The data:
□ □ □ □ □
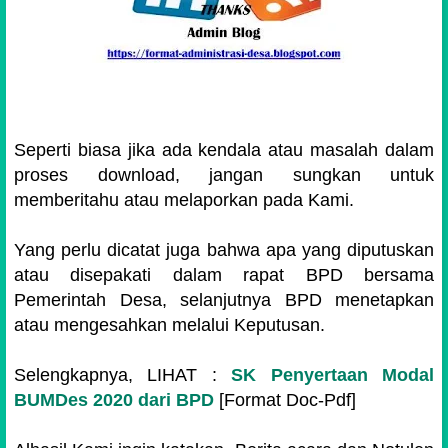
Seperti biasa jika ada kendala atau masalah dalam
proses download, jangan sungkan untuk
memberitahu atau melaporkan pada Kami.
Yang perlu dicatat juga bahwa apa yang diputuskan
atau disepakati dalam rapat BPD bersama
Pemerintah Desa, selanjutnya BPD menetapkan
atau mengesahkan melalui Keputusan.
Selengkapnya, LIHAT :
SK Penyertaan Modal
BUMDes 2020 dari BPD
[Format Doc-Pdf]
□ □ □ □ □
Print the data exactly, from its first line to the line containing "Pemerintah Desa, selanjutnya BPD menetapkan", both included. Omit the pictures.

Seperti biasa jika ada kendala atau masalah dalam
proses download, jangan sungkan untuk
memberitahu atau melaporkan pada Kami.
Yang perlu dicatat juga bahwa apa yang diputuskan
atau disepakati dalam rapat BPD bersama
Pemerintah Desa, selanjutnya BPD menetapkan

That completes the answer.